= Nathanael Sendel =

Nathanael Sendel (August 1686 – 1757) was a physician and naturalist who was born and lived most his life in the Polish–Lithuanian Commonwealth. He was among the first to examine the paleontological aspects of Baltic amber. His major work was Historia Succinorum (1742), which described a large collection of Baltic amber and its inclusions (animal or plant material trapped in the amber).

Sendel was born in Elbing (Elbląg), Polish–Lithuanian Commonwealth and after attending the local gymnasium (1691) where his father Samuel was a teacher, he went to Danzig and then to the University of Wittenberg (1709) which at the time was in the Electorate of Saxony. He completed medical studies at the University of Halle (1712). That university was then in the Duchy of Magdeburg which was part of the Kingdom of Prussia. Sendel published Thesium ex Synopsi cum anti-thesibus pugillus in 1708 and in 1709 Dissertatio medico-physica de sapore. His doctoral thesis under Georg Ernst Stahl (1659–1734) was titled De Causis Praecipuis, Effectuum Tragicorum in Medicina. He returned to practice privately in Elbing and became a city physician from 1716. He collected amber and began to interact with scientific societies.
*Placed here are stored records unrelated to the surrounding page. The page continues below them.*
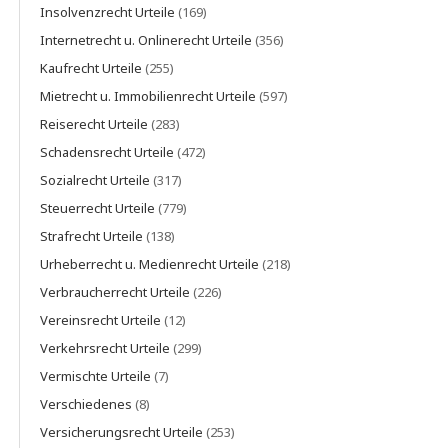
Insolvenzrecht Urteile
(169)
Internetrecht u. Onlinerecht Urteile
(356)
Kaufrecht Urteile
(255)
Mietrecht u. Immobilienrecht Urteile
(597)
Reiserecht Urteile
(283)
Schadensrecht Urteile
(472)
Sozialrecht Urteile
(317)
Steuerrecht Urteile
(779)
Strafrecht Urteile
(138)
Urheberrecht u. Medienrecht Urteile
(218)
Verbraucherrecht Urteile
(226)
Vereinsrecht Urteile
(12)
Verkehrsrecht Urteile
(299)
Vermischte Urteile
(7)
Verschiedenes
(8)
Versicherungsrecht Urteile
(253)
Sendel collaborated with Johann Philipp Breyne (1680–1764) who had a great network across Europe and England. Jacob Theodor Klein (1685–1759) from Danzig was another collaborator. Sendel's work on amber was titled Electrologiae per varia tentamina historica ac physica continuandae (1725–1728), which examines the origin of amber and its properties. He also examined the animal inclusions and began to examine collections, including those of others. From the 1720s Sendel was associated with the Dresden amber cabinet which included donations by the Prussian King Friedrich Wilhelm I and he was involved in sorting and cataloguing the collection. A part of his amber collection was sold to the royal collection of Augustus II the Strong in Dresden.

Sendel believed that amber was formed in cracks deep in the earth and rejected the theory that amber came from tree resin. He suggested that insects that crawled into the cracks and crevices of the earth got embedded in the liquid state of the amber. It was in 1757 that Mikhail Vasilyevich Lomonosov (1711–1765) determined that amber was fossil resin. Sendel was elected to the Leopoldina Academy in 1743.

Sendel's major work was the folio volume Historia Succinorum with 13 copperplate engravings by C. F. Boetius (1706–1782) describing 250 amber inclusions, mostly arthropods. He described many fossil "butterflies", which were mostly caddisflies.